Todos sabemos que quien quiera aspirar a ocupar un puesto de trabajo en la administración pública se ha de someter a complejos procesos de selección y que su trabajo va venir regulado por el estatuto de la función pública. ¿Pero qué méritos acreditan una buena parte de los políticos designados por sus partidos para aspirar u ocupar cargos de relevancia? ¿Cuántos políticos hemos conocido que han acabado ocupando importantes cargos, incluso haciéndose con alguna cartera ministerial, cuya única experiencia laboral demostrable es la de haber entrado en las juventudes de determinado partido, desde donde han trepando hasta colocarse en inmerecidos puesto de gran responsabilidad? ¿Y a qué reglas y sistemas de control están sometidos la mayoría de políticos?

Pero ya no es solamente los múltiples interrogantes que se plantean respecto al por qué son elegidos unos y no otros (aunque muchos tenemos una ligera idea de cuales pueden ser las causas) o porque son muchos los que renuncian sin pudor alguno a sus principios para someterse a los del partido u otros poderes. La pregunta realmente importantes es, por qué el sistema les permite a estos señores entre otras cosas: que prometan y no cumplan, que no se sometan a una estrictas reglas en el desarrollo de su trabajo, la total falta de transparencia que demuestran muchos políticos sobre su patrimonio propio y familiar (al llegar al cargo y al abandonarlo), que se permita el aforamiento de un número excesivamente alto de políticos (un número cercano a los 10.000), que no se les obligue a abandonar los cargos que pudieran ocupar en caso de ser imputados por la justicia, que no se someta su trabajo a la finalización de su periodo de servicio público a una estricta auditoría, la pluriactividad retribuida, el gran número de privilegios que tienen durante el tiempo que ocupan el cargo y cuando lo abandonan,  y por último que se les consienta una vez retirados del mundo de la política el poder entrar en alguna de las grandes empresas que financiaron su propio partido, las mismas empresas que en algunos casos pudieron ser beneficiadas en importantes concursos públicos por el partido en el que militaba el político de turno.

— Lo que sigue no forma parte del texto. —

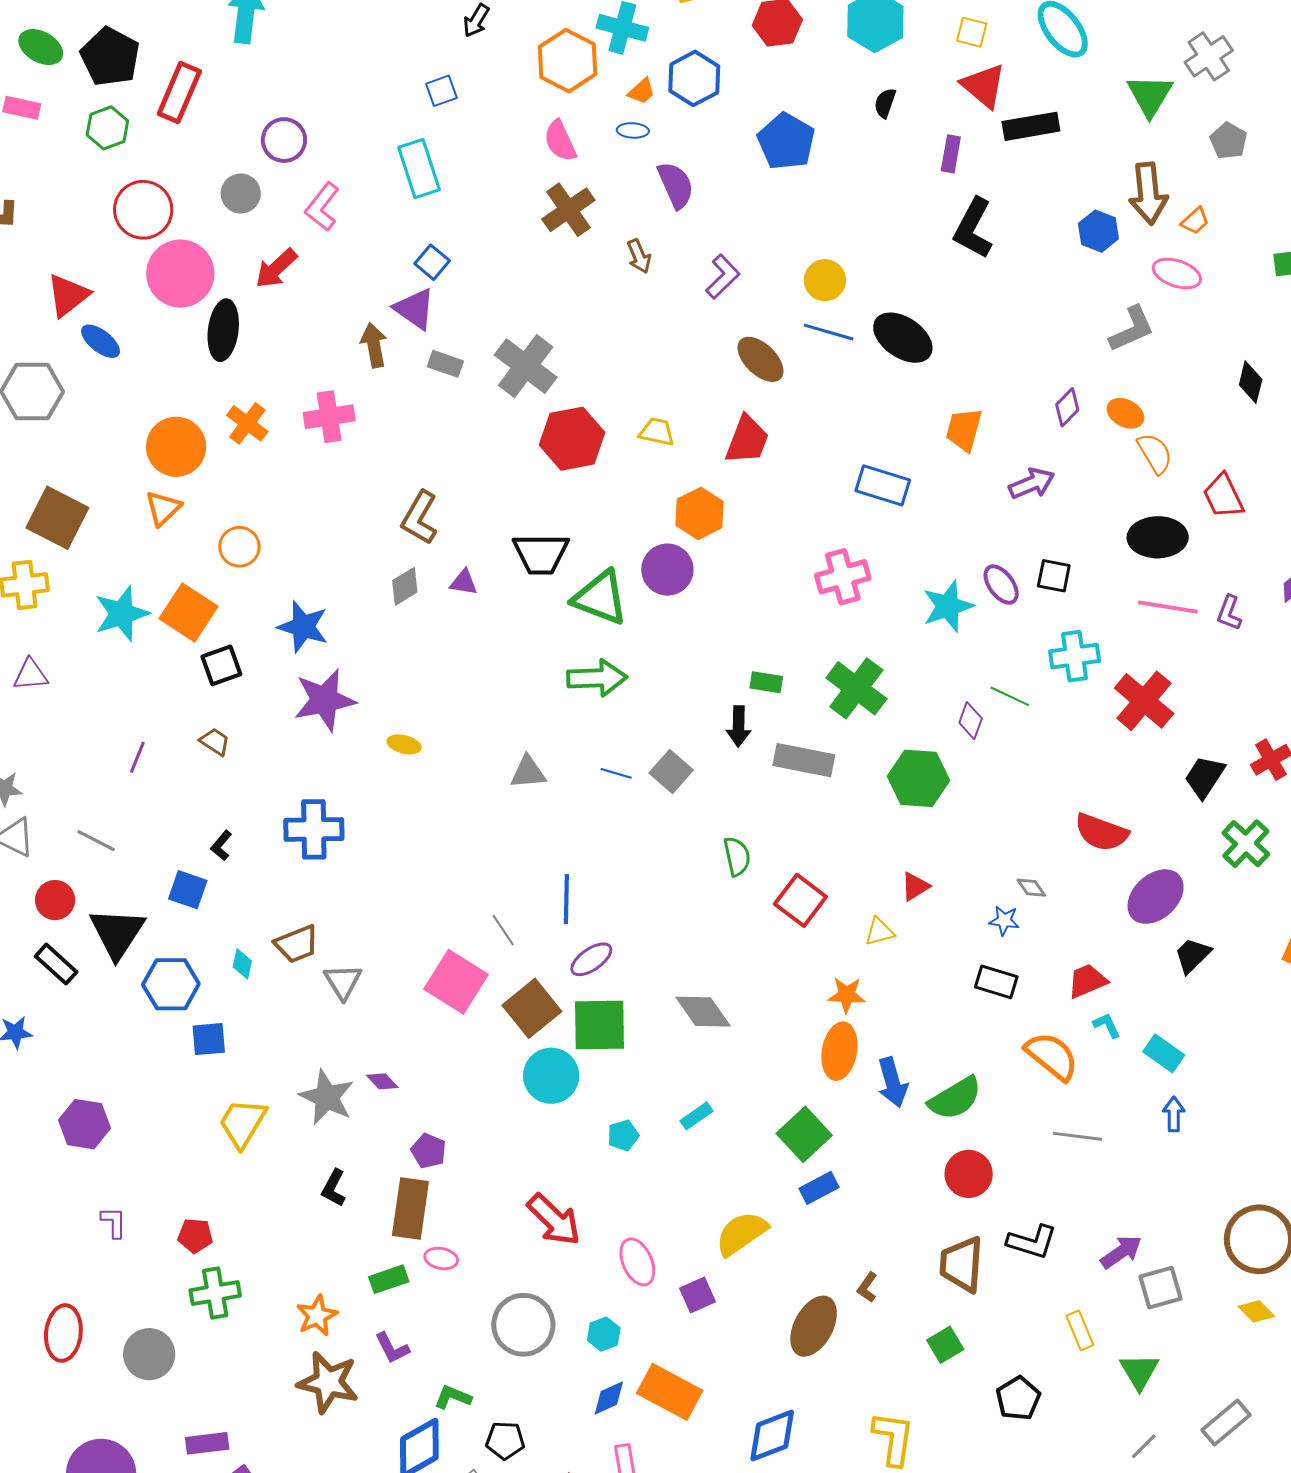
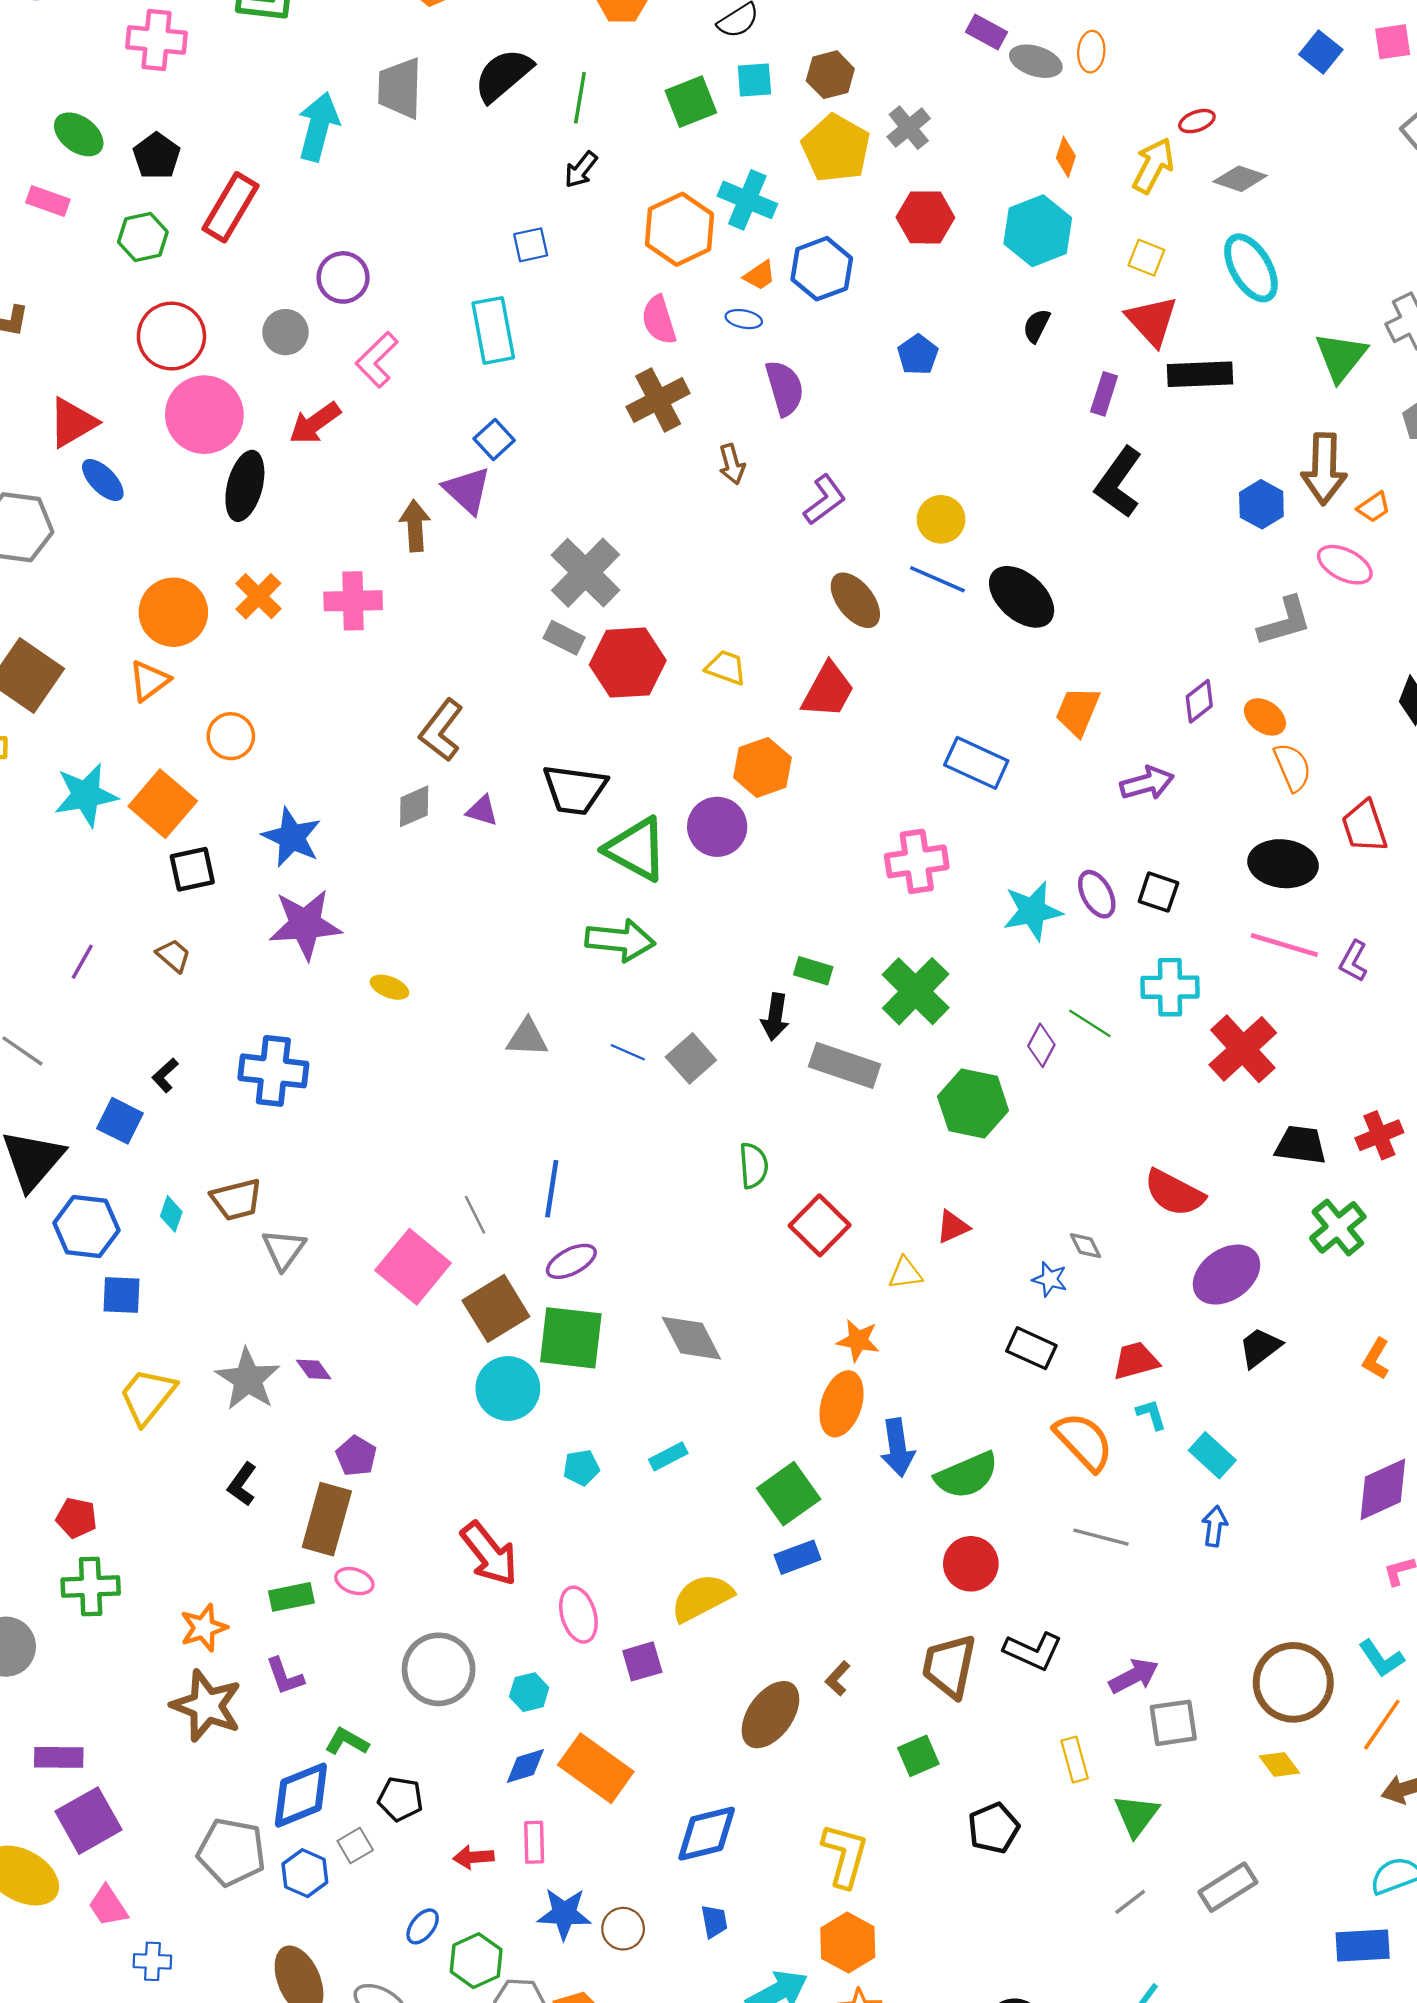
black pentagon: (110, 57) -> (157, 156), size x0.7
blue pentagon: (786, 141) -> (918, 355), size x0.6
gray rectangle: (445, 364) -> (564, 638), moved
black trapezoid: (1205, 777) -> (1301, 1145), turned 57

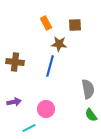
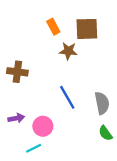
brown square: (75, 25) -> (87, 29), size x1.5
blue line: (50, 66) -> (67, 97), moved, turned -45
pink circle: (46, 109) -> (43, 126), moved

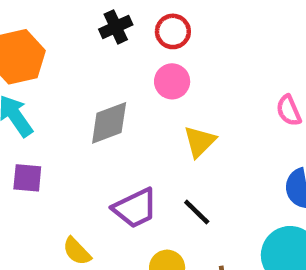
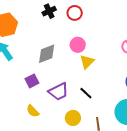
pink circle: (172, 81) -> (78, 45), moved
purple square: (27, 178) -> (32, 81), moved, turned -32

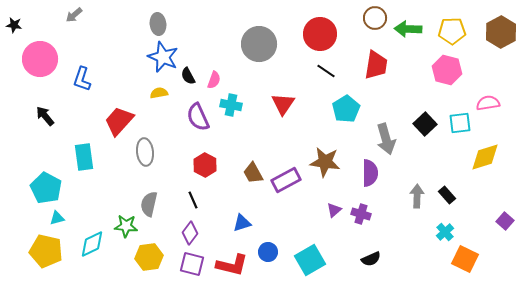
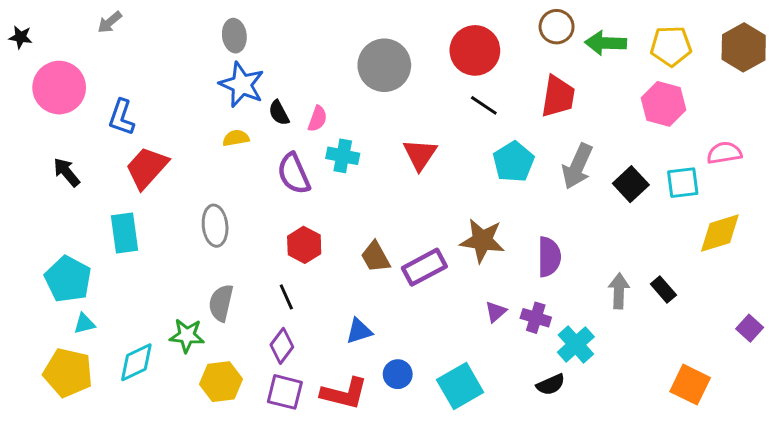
red trapezoid: (119, 121) -> (147, 168), moved
gray arrow: (386, 139) -> (577, 166), moved, turned 40
cyan cross: (445, 232) -> (576, 344), moved, size x1.4

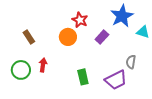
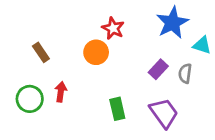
purple rectangle: (102, 37) -> (158, 69), moved
gray semicircle: (131, 62) -> (185, 73), moved
purple trapezoid: (116, 80) -> (164, 113), turned -100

Y si el sistema y/o la legislación les consiente a los políticos todo un sinfín de privilegios entonces nos deberíamos preguntar: ¿por qué les consentimos sin apenas quejarnos que unos pocos hagan lo que les plazca una vez llegan al poder? ¿Por qué existe un buen número de ciudadanos que sigue votando a los mismos opacos partidos plagados de corruptos y a lo que podemos corresponsabilizar de nuestra difícil situación en la que vivimos? ¿Y por qué si la democracia es, hipotéticamente, el gobierno del pueblo no se tiene en cuenta por parte de los políticos al frente del gobierno la voluntad del pueblo (tal como ha quedado de manifiesto en el acuerdo entre los que todavía son los partidos mayoritarios en el control de las cámaras a la hora de blindar la sucesión de la corona, sin tener en cuenta esa manifiesta mayoría que desearía poder votar o refrendar la continuidad o no de la institución de la monarquía)?

Muchas preguntas a las que nosotros, la ciudadanía, los votantes, le deberíamos dar respuesta, una contundente respuesta que nos permita encarar el futuro con esperanza dando nuevas soluciones a los viejos problemas. Soluciones que sólo se podrán dar si una amplia mayoría aunamos esfuerzos en una misma dirección, comenzando por intentar devolverle a la palabra democracia su verdadero significado y acabar de una vez por todas con los privilegios de quienes no los merecen.